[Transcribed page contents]

=== Begin Enclosure ===

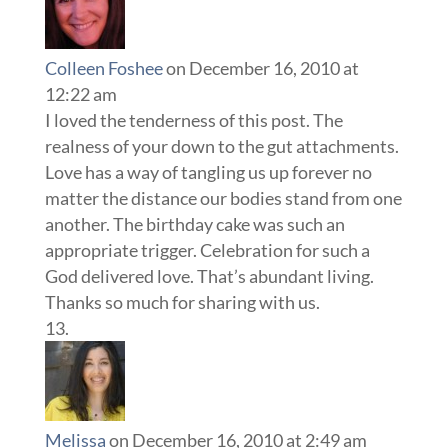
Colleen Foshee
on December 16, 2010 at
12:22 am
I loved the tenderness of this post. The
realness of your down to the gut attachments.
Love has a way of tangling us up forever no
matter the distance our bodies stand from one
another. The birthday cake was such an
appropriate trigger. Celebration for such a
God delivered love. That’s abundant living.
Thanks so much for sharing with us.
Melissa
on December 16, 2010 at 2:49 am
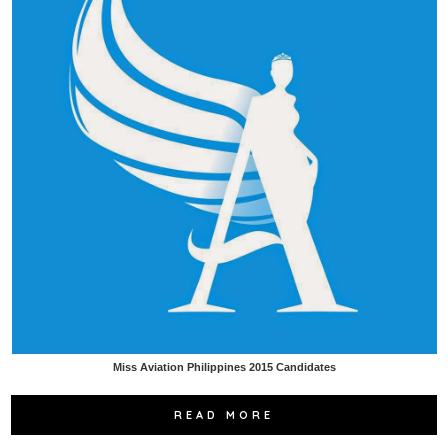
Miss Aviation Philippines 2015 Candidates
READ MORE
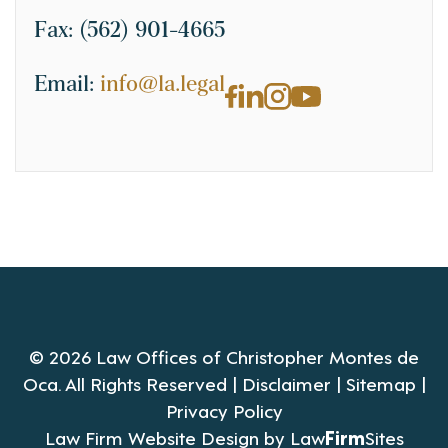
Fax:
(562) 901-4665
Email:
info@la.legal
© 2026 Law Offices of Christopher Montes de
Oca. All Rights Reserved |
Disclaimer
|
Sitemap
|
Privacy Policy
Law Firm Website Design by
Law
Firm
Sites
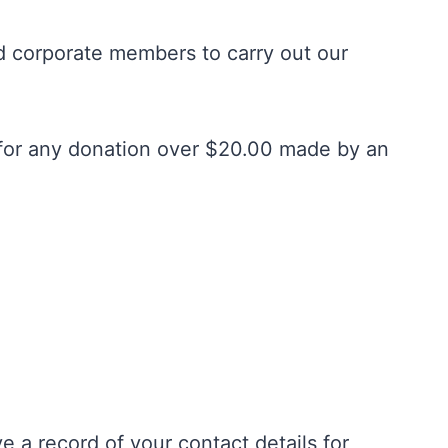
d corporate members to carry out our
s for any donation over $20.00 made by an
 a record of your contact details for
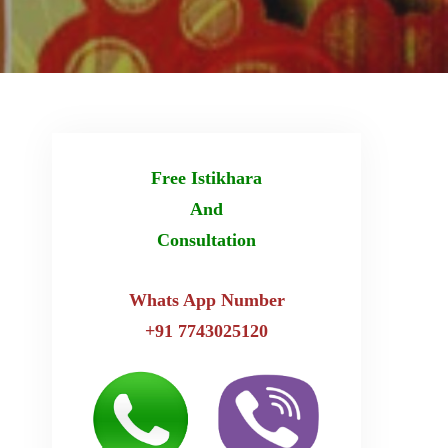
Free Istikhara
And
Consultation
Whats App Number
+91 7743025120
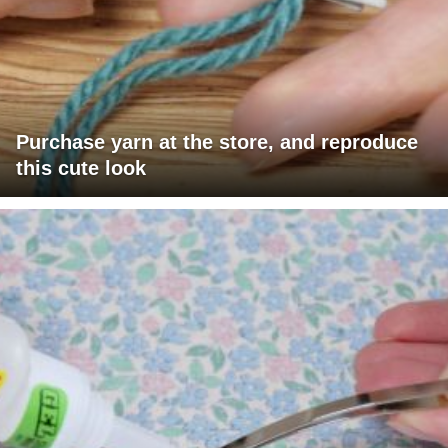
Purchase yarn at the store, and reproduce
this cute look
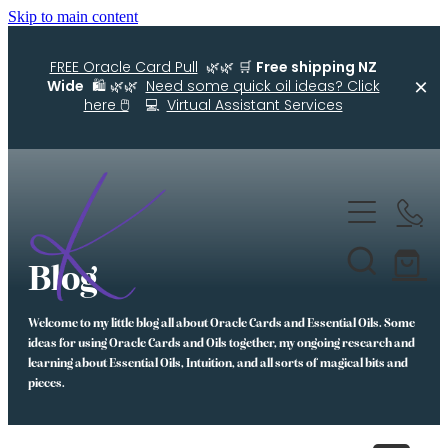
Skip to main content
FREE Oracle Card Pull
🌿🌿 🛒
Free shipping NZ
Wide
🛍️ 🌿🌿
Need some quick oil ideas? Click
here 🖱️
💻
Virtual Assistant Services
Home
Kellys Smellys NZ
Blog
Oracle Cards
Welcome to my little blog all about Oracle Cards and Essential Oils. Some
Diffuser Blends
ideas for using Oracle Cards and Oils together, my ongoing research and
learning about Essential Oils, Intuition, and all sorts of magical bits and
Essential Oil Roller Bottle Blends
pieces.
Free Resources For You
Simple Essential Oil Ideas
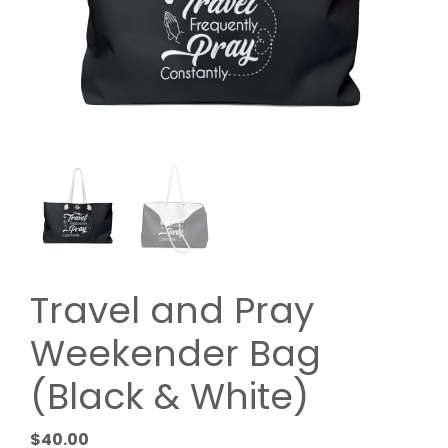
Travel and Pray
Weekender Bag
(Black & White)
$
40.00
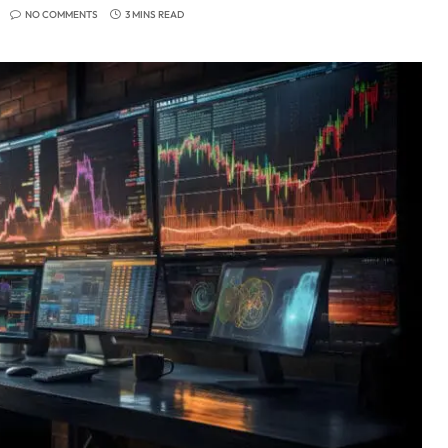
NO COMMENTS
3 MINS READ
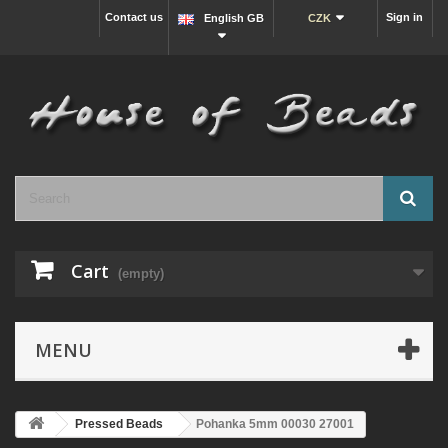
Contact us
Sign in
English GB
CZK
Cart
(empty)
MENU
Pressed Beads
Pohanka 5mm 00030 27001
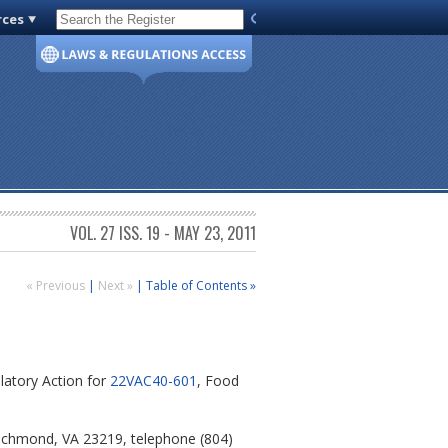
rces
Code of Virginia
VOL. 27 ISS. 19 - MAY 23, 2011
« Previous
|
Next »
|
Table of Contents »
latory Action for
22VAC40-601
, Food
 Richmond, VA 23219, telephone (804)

=== End Enclosure ===
=== Begin Enclosure ===

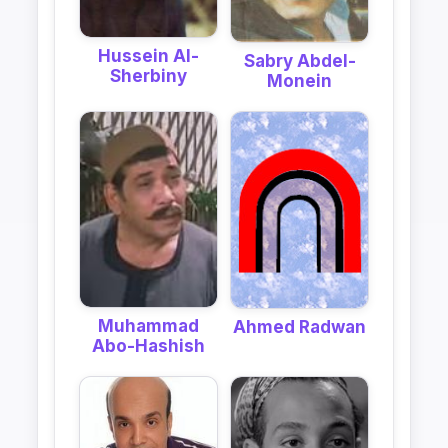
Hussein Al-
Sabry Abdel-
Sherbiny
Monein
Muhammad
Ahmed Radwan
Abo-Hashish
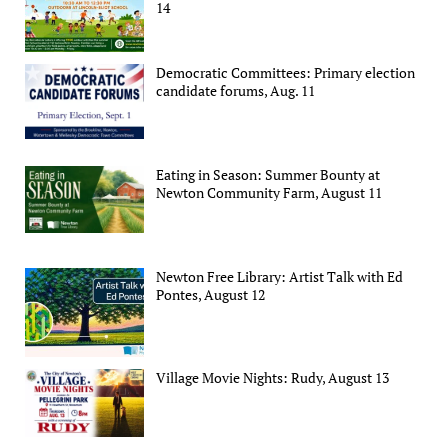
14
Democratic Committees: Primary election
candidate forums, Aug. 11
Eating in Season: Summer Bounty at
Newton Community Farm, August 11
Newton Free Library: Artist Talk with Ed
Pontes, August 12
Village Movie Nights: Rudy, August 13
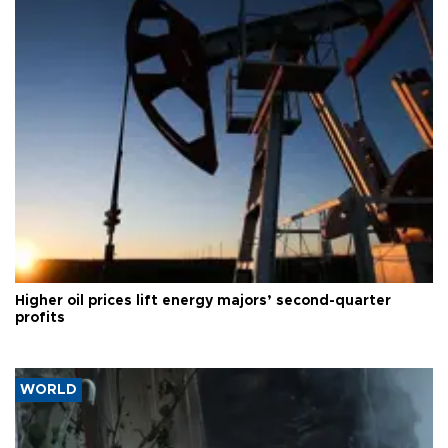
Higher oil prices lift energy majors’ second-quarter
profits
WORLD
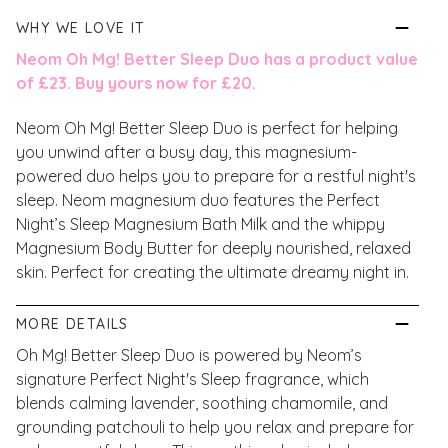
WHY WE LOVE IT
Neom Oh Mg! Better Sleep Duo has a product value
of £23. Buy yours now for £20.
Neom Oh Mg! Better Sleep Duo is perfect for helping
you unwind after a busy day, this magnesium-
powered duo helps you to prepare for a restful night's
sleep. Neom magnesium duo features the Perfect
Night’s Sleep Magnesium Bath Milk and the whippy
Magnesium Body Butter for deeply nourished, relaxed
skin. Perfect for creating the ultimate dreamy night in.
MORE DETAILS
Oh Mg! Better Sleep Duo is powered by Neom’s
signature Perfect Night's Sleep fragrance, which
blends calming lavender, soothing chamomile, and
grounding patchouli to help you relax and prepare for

=== End Enclosure ===

▶ _What you have to do_
Using the entries above, transcribe every line from the line containing "(Black & White)" through the line containing "Richmond, VA 23219, telephone (804)". Do not copy pictures.

▶ _Task output_
(Black & White)
$
40.00
NO COMMENTS
3 MINS READ
Contact us
Sign in
English GB
CZK
Cart
(empty)
MENU
Pressed Beads
Pohanka 5mm 00030 27001
rces
Code of Virginia
VOL. 27 ISS. 19 - MAY 23, 2011
« Previous
|
Next »
|
Table of Contents »
latory Action for
22VAC40-601
, Food
 Richmond, VA 23219, telephone (804)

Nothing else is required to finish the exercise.